- **Directions**: The records below are to be reproduced exactly, with every picture left out.

[Stored data entries]
=== Begin Enclosure ===

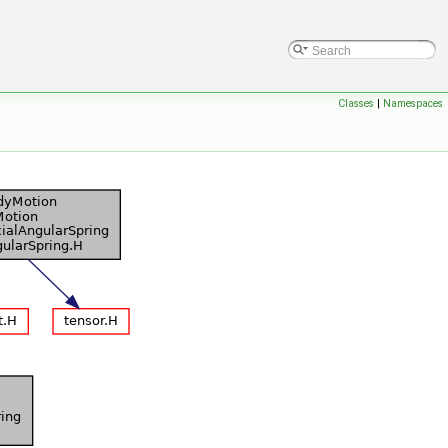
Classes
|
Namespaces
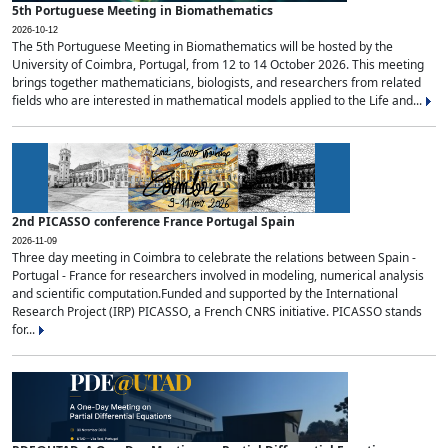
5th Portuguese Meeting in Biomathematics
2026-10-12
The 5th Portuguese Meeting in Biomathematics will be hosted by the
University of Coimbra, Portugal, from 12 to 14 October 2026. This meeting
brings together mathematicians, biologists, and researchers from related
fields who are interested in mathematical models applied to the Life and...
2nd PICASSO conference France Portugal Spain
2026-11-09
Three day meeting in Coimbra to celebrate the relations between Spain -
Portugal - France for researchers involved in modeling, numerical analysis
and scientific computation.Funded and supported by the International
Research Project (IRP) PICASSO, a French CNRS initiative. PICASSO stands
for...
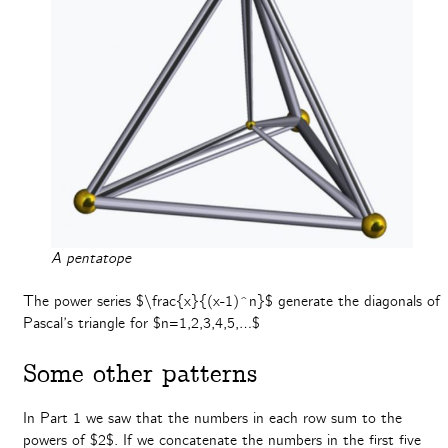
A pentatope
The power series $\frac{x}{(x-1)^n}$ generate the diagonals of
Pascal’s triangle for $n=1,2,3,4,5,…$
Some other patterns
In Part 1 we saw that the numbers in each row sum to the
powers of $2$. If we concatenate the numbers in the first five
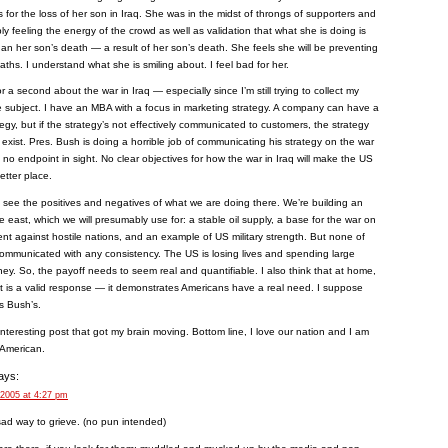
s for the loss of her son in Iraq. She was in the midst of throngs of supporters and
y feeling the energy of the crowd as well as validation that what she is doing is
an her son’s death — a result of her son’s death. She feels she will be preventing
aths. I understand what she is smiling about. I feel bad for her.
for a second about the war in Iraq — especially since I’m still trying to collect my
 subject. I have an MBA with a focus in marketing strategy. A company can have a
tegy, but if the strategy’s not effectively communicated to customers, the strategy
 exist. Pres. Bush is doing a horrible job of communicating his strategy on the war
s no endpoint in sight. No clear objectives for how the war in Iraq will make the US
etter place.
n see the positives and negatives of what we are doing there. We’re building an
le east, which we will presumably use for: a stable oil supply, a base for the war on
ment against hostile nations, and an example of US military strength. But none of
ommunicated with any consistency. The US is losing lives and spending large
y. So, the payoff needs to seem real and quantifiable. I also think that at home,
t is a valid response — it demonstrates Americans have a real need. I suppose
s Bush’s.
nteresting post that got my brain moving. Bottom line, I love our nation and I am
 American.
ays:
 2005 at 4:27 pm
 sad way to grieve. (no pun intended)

=== End Enclosure ===

- **Response area**:
Classes
|
Namespaces
5th Portuguese Meeting in Biomathematics
2026-10-12
The 5th Portuguese Meeting in Biomathematics will be hosted by the
University of Coimbra, Portugal, from 12 to 14 October 2026. This meeting
brings together mathematicians, biologists, and researchers from related
fields who are interested in mathematical models applied to the Life and...
2nd PICASSO conference France Portugal Spain
2026-11-09
Three day meeting in Coimbra to celebrate the relations between Spain -
Portugal - France for researchers involved in modeling, numerical analysis
and scientific computation.Funded and supported by the International
Research Project (IRP) PICASSO, a French CNRS initiative. PICASSO stands
for...
A pentatope
The power series $\frac{x}{(x-1)^n}$ generate the diagonals of
Pascal’s triangle for $n=1,2,3,4,5,…$
Some other patterns
In Part 1 we saw that the numbers in each row sum to the
powers of $2$. If we concatenate the numbers in the first five
s for the loss of her son in Iraq. She was in the midst of throngs of supporters and
y feeling the energy of the crowd as well as validation that what she is doing is
an her son’s death — a result of her son’s death. She feels she will be preventing
aths. I understand what she is smiling about. I feel bad for her.
for a second about the war in Iraq — especially since I’m still trying to collect my
 subject. I have an MBA with a focus in marketing strategy. A company can have a
tegy, but if the strategy’s not effectively communicated to customers, the strategy
 exist. Pres. Bush is doing a horrible job of communicating his strategy on the war
s no endpoint in sight. No clear objectives for how the war in Iraq will make the US
etter place.
n see the positives and negatives of what we are doing there. We’re building an
le east, which we will presumably use for: a stable oil supply, a base for the war on
ment against hostile nations, and an example of US military strength. But none of
ommunicated with any consistency. The US is losing lives and spending large
y. So, the payoff needs to seem real and quantifiable. I also think that at home,
t is a valid response — it demonstrates Americans have a real need. I suppose
s Bush’s.
nteresting post that got my brain moving. Bottom line, I love our nation and I am
 American.
ays:
 2005 at 4:27 pm
 sad way to grieve. (no pun intended)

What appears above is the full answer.